Quem chega ao litoral da capital do Maranhão se depara com uma linha do horizonte preenchida por navios, de mais diferentes bandeiras, aguardando autorização para as operações de carga e descarga. Existem épocas em que é possível avistar até 70 navios parados nas proximidades do Porto do Itaqui.

É o porto público com a maior profundidade do Brasil, permitindo embarcações com calado máximo autorizado de 22,3 metros de comprimento. O Itaqui fechou 2019 com mais de 25 milhões de toneladas de cargas movimentadas. Até maio do ano passado, movimentou a fábula de mais de 10 bilhões de reais.

Existe um outro Maranhão onde tudo é superlativo. Há décadas, o estado é colocado por governos em vitrine para investidores nacionais e internacionais pela localização estratégica de sua capital, com um porto próximo aos mercados europeu, asiático e ao Canal do Panamá, interligado por rodovias e ferrovias, com a Ferrovia Norte-Sul. De navio até o porto de Roterdã (Holanda) são apenas 10 dias, uma semana a menos do que rotas que saem do Sul ou Sudeste do país. Além da “joia da coroa” portuária, há ainda  a Base Especial de Alcântara, que possibilita envio de foguetes para o espaço com economia substancial de combustível por estar localizada em latitude próxima à linha do Equador, onde a velocidade de rotação da Terra é maior.

Portos, ferrovias e empreendimentos com comprovada vantagem competitiva. Em terras maranhenses, ainda existe enorme potencial já explorado de gás natural e energia eólica, com riquezas e belezas naturais em abundância para completar o catálogo de um eldorado de oportunidades.

A ver navios – O segundo estado com maior volume de exportações do Nordeste e a 130 unidade da federação que mais exportou em 2019, porém, deixa a ver navios mais de um milhão de seus habitantes, que vivem na extrema pobreza. Os dados mais recentes divulgados pelo Instituto Brasileiro de Geografia e Estatística (IBGE) apontam que, de todos os estados brasileiros, o Maranhão permanece com o menor rendimento domiciliar per capita (por pessoa) do país: apenas R$ 635,58 (2019). Para piorar, a renda de domicílios por pessoa no estado também ficou menor que a metade da média nacional, de R$ 1.439,00. A maior renda per capta do Brasil é de R$ 2.685,76, do Distrito Federal. Na “lanterninha”, o estado subiu minguados 35 reais, de 2018 para 2019.

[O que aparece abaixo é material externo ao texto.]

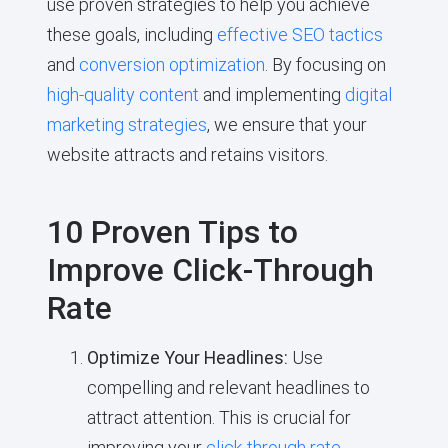
use proven strategies to help you achieve
these goals, including
effective SEO tactics
and
conversion optimization
. By focusing on
high-quality content
and implementing
digital
marketing strategies
, we ensure that your
website attracts and retains visitors.
10 Proven Tips to
Improve Click-Through
Rate
Optimize Your Headlines:
Use
compelling and relevant headlines to
attract attention. This is crucial for
improving your
click-through rate
.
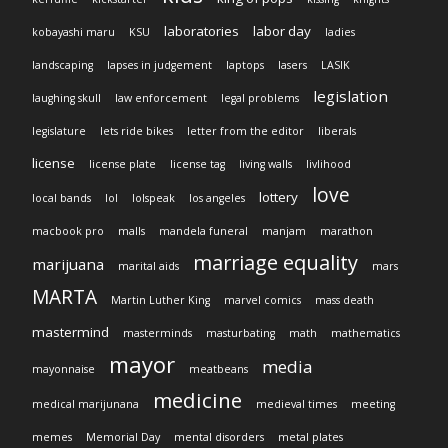
laboratories
labor day
kobayashi maru
KSU
ladies
landscaping
lapses in judgement
laptops
lasers
LASIK
legislation
laughing skull
law enforcement
legal problems
legislature
lets ride bikes
letter from the editor
liberals
license
license plate
license tag
living walls
livlihood
love
lottery
local bands
lol
lolspeak
los angeles
macbook pro
malls
mandela funeral
manjam
marathon
marriage equality
marijuana
marital aids
mars
MARTA
Martin Luther King
marvel comics
mass death
mastermind
masterminds
masturbating
math
mathematics
mayor
media
mayonnaise
meatbeans
medicine
medical marijunana
medieval times
meeting
memes
Memorial Day
mental disorders
metal plates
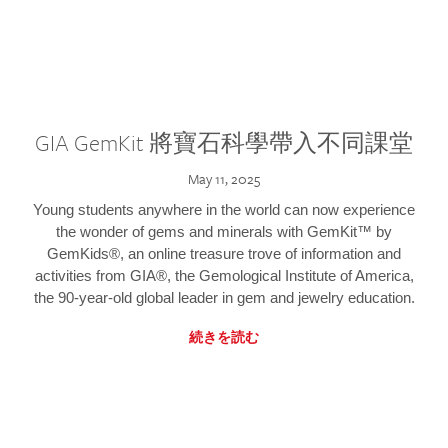
GIA GemKit 將寶石科學帶入不同課堂
May 11, 2025
Young students anywhere in the world can now experience
the wonder of gems and minerals with GemKit™ by
GemKids®, an online treasure trove of information and
activities from GIA®, the Gemological Institute of America,
the 90-year-old global leader in gem and jewelry education.
続きを読む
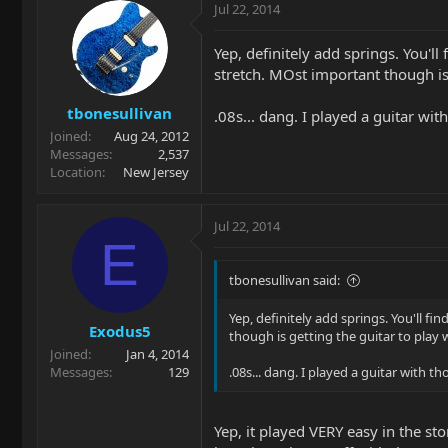
Jul 22, 2014
Yep, definitely add springs. You'll
stretch. MOst important though is 
tbonesullivan
.08s... dang. I played a guitar wit
Joined
Aug 24, 2012
Messages
2,537
Location
New Jersey
Jul 22, 2014
E
tbonesullivan said:
Yep, definitely add springs. You'll fi
Exodus5
though is getting the guitar to play w
Joined
Jan 4, 2014
Messages
129
.08s... dang. I played a guitar with t
Yep, it played VERY easy in the st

OS PÁRIAS MARANHENSES QUE SOBREVIVEM COM A MENOR RENDA PER CAPTA FAMILIAR DO BRASIL

Os Estados Unidos, a China e o Canadá concentram 65% de toda exportação do Maranhão. Os três países adquiriram mais de US$ 5 bilhões em produtos do estado, entre 2017 e 2019, segundo dados do Ministério da Economia, Indústria, Comércio Exterior e Serviços (MDIC). A ilha de prosperidade nos indicadores econômicos, propalados pelo atual Governo como o quarto estado com o PIB (Produto Interno Bruto) que mais cresce no país, é separada por enormes fossos.

Grandes empreendimentos econômicos são instalados de forma predatória, a exemplo do descontrole na poluição das praias causado por um boom imobiliário favorecido por generosas licenças ambientais. A expulsão de povos tradicionais de suas terras, como quilombolas e agricultores familiares, a reboque de ações judiciais que favorecem grupos empresariais, também costuma ser recorrente. A outra parte dos párias maranhenses está concentrada nos 16,3% de analfabetos, a terceira maior taxa de analfabetismo do país. Apenas 11,6% dos maranhenses têm coleta de esgoto, de acordo com dados do Sistema Nacional de Informações sobre Saneamento (SNIS), ligado ao Ministério do Desenvolvimento Regional.

À propósito do título da matéria, a expressão “ficar a ver navios” tem origem portuguesa, surgindo à época dos descobrimentos, em referência aos portugueses que ficavam no topo de um morro em Lisboa, na espera de que seu rei, D. Sebastião, que havia desaparecido durante uma batalha no Marrocos, voltasse ao país. O rei – como se sabe – nunca regressou, surgindo o mito do Sebastianismo e a expressão “estar a ver navios no Alto de Santa Catarina”, posteriormente resumida para: “ficar a ver navios”. O corpo do rei nunca foi encontrado e, por cauda disto, reza a lenda que Dom Sebastião, encantou-se nas praias dos Lençóis, no Maranhão, na forma de um touro encantando, que surge nas noites de lua cheia.

Este é o Maranhão que atravessa os séculos conservando suas lendas, sem se livrar das assombrações.